Book-to-Bill Ratio

Written By
Paul Tracy
Updated November 4, 2020

What is the Book-to-Bill Ratio?

A company's book-to-bill ratio measures the company's number of outstanding orders as compared with the number of shipped or fulfilled orders. The book-to-bill ratio is a valuable tool for measuring the strength of the technology sector.

How Does the Book-to-Bill Ratio Work?

A company's book-to-bill ratio measures the company’s ability to fulfill client orders. Therefore, a company that can fulfill its orders at the pace at which orders arrive would have a book-to bill ratio of 1.

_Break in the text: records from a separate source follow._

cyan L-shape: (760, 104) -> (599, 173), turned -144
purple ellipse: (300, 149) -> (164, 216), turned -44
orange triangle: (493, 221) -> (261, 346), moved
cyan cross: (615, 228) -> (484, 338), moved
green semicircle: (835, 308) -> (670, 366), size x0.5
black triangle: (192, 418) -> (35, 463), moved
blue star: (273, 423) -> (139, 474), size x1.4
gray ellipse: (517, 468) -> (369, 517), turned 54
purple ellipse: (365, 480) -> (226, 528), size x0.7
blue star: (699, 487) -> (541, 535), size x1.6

To illustrate, suppose Company E receives 200 orders (booked) for widgets. Company E subsequently ships widgets for all 200 orders (billed). Expressed as a fraction, the book-to-bill ratio is 200 (booked)/200 (billed) or 1.

Why Does the Book-to-Bill Ratio Matter?

Manufacturing companies receive a certain number of orders for their products. Based on production and shipping methods, companies fulfill orders at a certain pace; this can be particularly lengthy for companies in the high-tech industry. The book-to-bill ratio reflects this pace in relation to the volume of client orders and indicates two things.

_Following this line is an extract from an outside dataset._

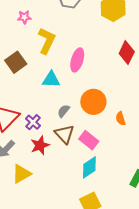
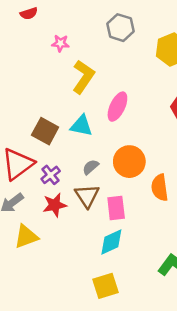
brown square: (16, 62) -> (45, 131), moved, turned -35
orange semicircle: (121, 119) -> (160, 188), size x1.5
pink rectangle: (89, 140) -> (116, 208), turned 36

The book-to-bill ratio indicates how fast a company can satisfy demand for its products. It may indicate, therefore, that a company is under-selling their product (a ratio of less than 1). It may also indicate that a company needs to invest in speeding up their production and or shipping processes (a ratio of greater than 1) to meet demand. A company that is able to fulfill orders as they arrive (a ratio of 1), on the other hand, can be said to be delivering quality service to their clients by fulfilling orders in a timely manner.